In recent days, protestors have filled the streets of our country and our community. Their faces covered by masks to protect against the novel coronavirus, they began by expressing pain, rage, and grief over the unequal treatment of Black Americans by police and the justice system. Over time, though, their protests have turned attention to racial inequities in other areas of American life, including health care.
As we continue to provide care for our patients, we’ve been asking some hard and at times uncomfortable questions. Why is the pandemic disproportionately affecting people of color? How is HealthPoint trying to remedy these inequities? And as we look to a post-pandemic future, how can we do better?
Breaking Down the Barriers to Care
"Look at the history of Community Health Centers and HealthPoint", says CEO Lisa Yohalem.
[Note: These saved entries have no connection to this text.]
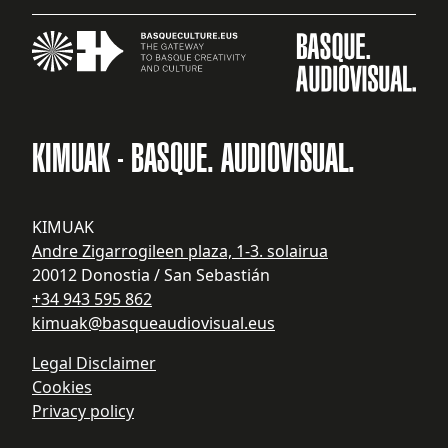
KIMUAK - BASQUE. AUDIOVISUAL.
KIMUAK
Andre Zigarrogileen plaza, 1-3. solairua
20012 Donostia / San Sebastián
+34 943 595 862
kimuak@basqueaudiovisual.eus
Legal Disclaimer
Cookies
Privacy policy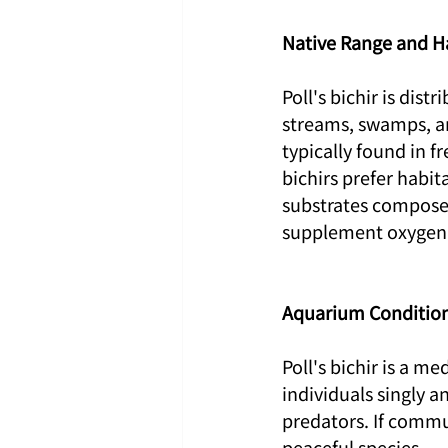
Native Range and H
Poll's bichir is dist
streams, swamps, an
typically found in 
bichirs prefer habit
substrates composed
supplement oxygen i
Aquarium Conditio
Poll's bichir is a m
individuals singly a
predators. If commu
peaceful species.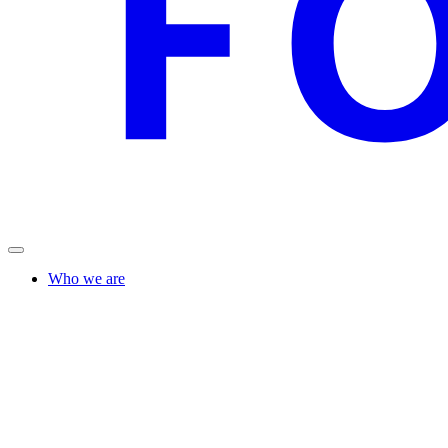
Who we are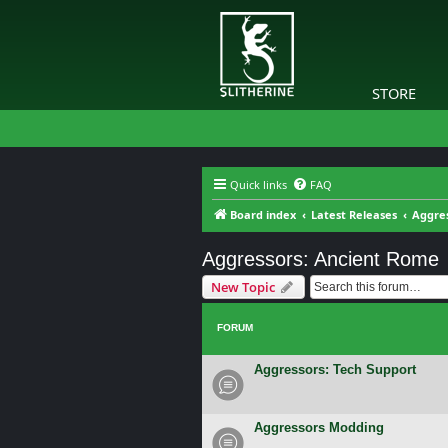
STORE
Quick links
FAQ
Board index
Latest Releases
Aggre
Aggressors: Ancient Rome
New Topic
FORUM
Aggressors: Tech Support
Aggressors Modding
Born of the civil rights and social justice movements in the 1960s, they exist to provide access to care for all, flattening the curve between those who receive good health care and those who don’t.
“The way we do that,” Lisa says, “is by breaking down barriers—the barrier of not having insurance, the barrier of not having money, the barrier of language differences, and the systemic racism that continues to disproportionately separate communities of color from access to resources and opportunities that assure better health outcomes.”*
Another way that we ensure this happens is through effective representation. HealthPoint’s and all CHC’s boards must be comprised of at least 51% people that receive care from our clinics and represent our diverse communities.
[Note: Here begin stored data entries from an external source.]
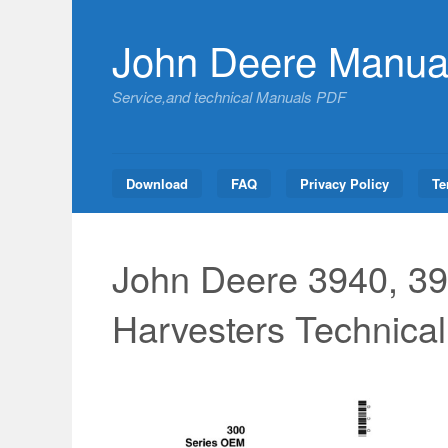
Skip
to
John Deere Manua
content
Service,and technical Manuals PDF
Download
FAQ
Privacy Policy
Te
John Deere 3940, 39
Harvesters Technica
Some of the barrier-breaking solutions of the future will build on practices that have been part of HealthPoint’s operations for years. Advocate on the local and national level for access to health care. Establish and retain a staff that comes from the communities we serve. Provide training to help us recognize and fight unconscious racial bias. Cultivate ties within the racial and ethnic communities we serve. Meet patients in settings where they are most comfortable.
And always, focus on integrated care.
Health for the Whole Person
Having a team that’s comprised of providers who can address a patient as a whole person—behavioral and dental health included—is a model of care that makes sense not only from a medical standpoint, but also from an operational one.
“We’re an organization that always wants to move toward care that looks at all needs,” says Kathrina Westby-Sharman, HealthPoint’s vice president of patient experience & operations. “What’s different is how we meet needs may not always be with a clinic visit.”
The pandemic, along with its stay-at-home orders, has highlighted the necessity of reaching people outside of clinical settings. HealthPoint has traditionally offered services such as Healthy Home, which serves patients with multiple chronic conditions in their own homes. We also join with local community agencies to provide health screenings and other care within communities. And with the rise of COVID-19, we’ve established telehealth visits. All are models worth examining in post-pandemic times.
“In many ways, our services can come to our patients,” says Kathrina, “and they can come to our patients in a planned way so that we’re using resources more effectively.”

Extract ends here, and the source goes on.